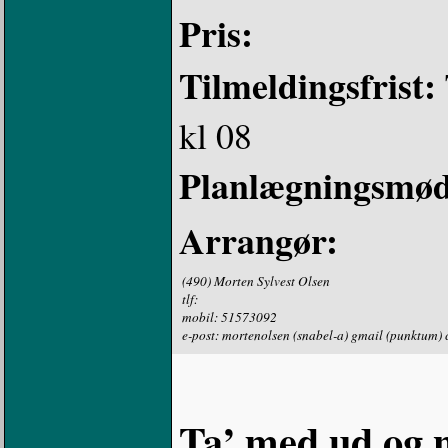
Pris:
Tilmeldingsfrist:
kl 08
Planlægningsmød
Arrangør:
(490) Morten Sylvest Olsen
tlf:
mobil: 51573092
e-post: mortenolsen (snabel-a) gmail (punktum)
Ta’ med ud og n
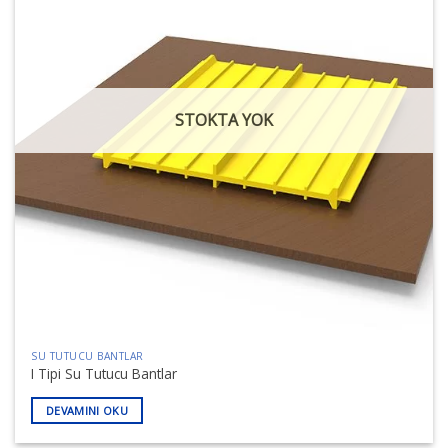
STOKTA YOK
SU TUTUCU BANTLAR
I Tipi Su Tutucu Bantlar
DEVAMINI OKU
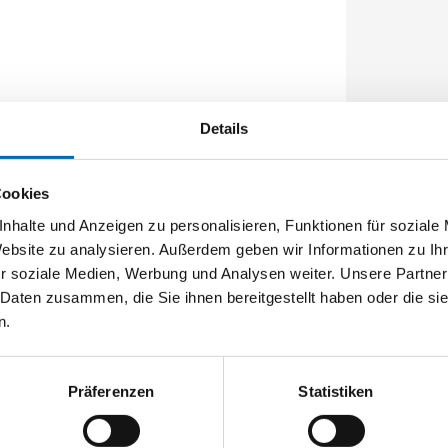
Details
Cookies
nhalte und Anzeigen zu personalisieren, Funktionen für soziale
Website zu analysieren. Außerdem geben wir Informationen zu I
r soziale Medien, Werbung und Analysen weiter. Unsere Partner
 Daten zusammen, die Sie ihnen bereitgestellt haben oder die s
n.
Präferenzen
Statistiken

==*==

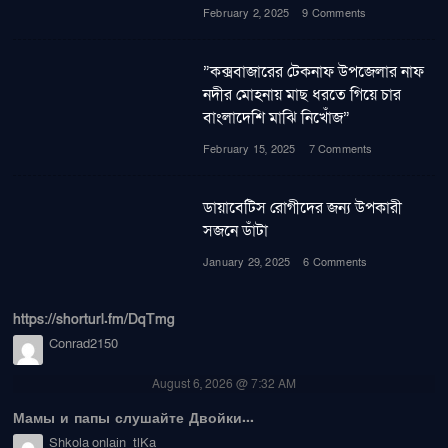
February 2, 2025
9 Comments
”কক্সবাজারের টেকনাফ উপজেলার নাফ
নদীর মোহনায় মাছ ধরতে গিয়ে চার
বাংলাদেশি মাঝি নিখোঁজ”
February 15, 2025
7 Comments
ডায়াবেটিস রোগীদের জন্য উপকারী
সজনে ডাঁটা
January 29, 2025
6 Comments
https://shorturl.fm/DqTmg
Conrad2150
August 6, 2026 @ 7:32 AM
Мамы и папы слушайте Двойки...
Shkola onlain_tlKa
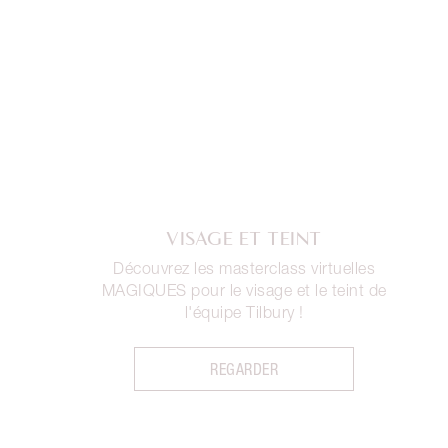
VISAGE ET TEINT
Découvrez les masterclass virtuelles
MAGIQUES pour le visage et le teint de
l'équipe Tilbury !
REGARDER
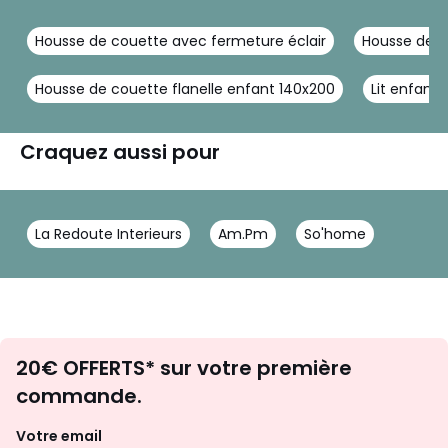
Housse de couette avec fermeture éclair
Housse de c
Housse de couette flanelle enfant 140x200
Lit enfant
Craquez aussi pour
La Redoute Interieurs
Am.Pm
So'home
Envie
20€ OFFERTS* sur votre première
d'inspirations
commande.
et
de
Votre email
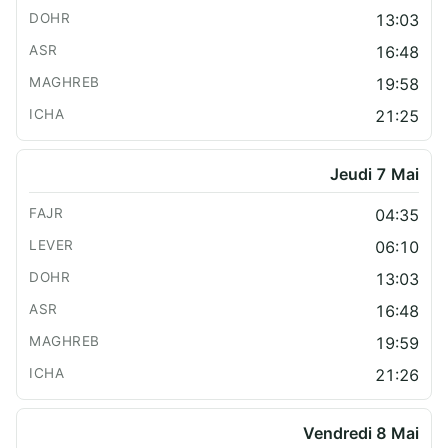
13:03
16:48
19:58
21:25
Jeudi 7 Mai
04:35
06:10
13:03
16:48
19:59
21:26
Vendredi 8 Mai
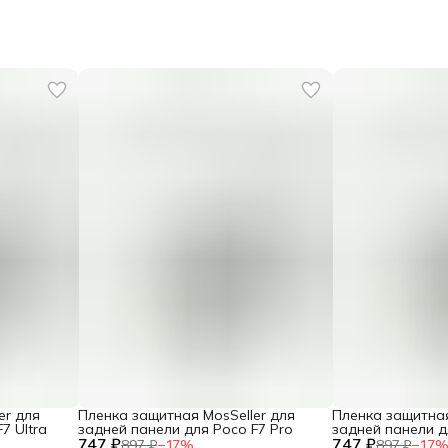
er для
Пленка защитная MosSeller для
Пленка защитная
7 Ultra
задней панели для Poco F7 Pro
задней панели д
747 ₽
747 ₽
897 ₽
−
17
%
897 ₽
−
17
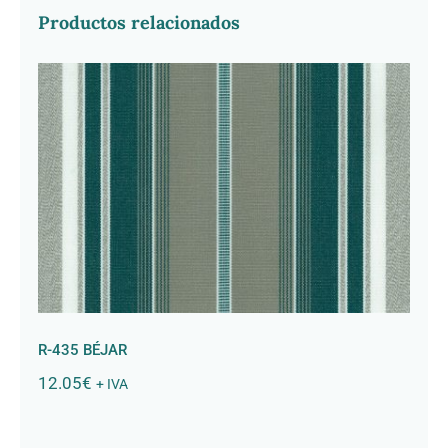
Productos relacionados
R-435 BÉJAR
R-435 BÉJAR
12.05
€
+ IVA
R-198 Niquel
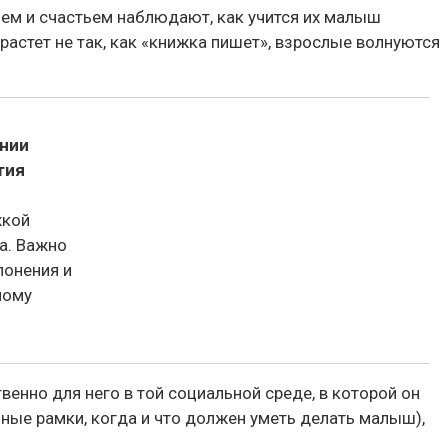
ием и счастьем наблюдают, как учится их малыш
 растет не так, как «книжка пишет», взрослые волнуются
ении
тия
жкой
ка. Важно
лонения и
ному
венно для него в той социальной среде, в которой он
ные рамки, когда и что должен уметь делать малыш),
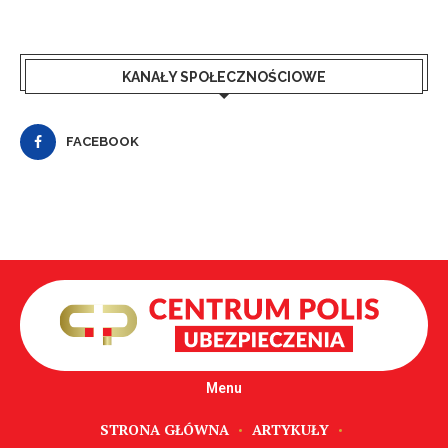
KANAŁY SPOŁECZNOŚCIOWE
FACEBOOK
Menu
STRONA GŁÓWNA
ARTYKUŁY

==*==

### What to produce
Report how many lines of the records above contain the word "pour", giving only the number.

### Final answer
2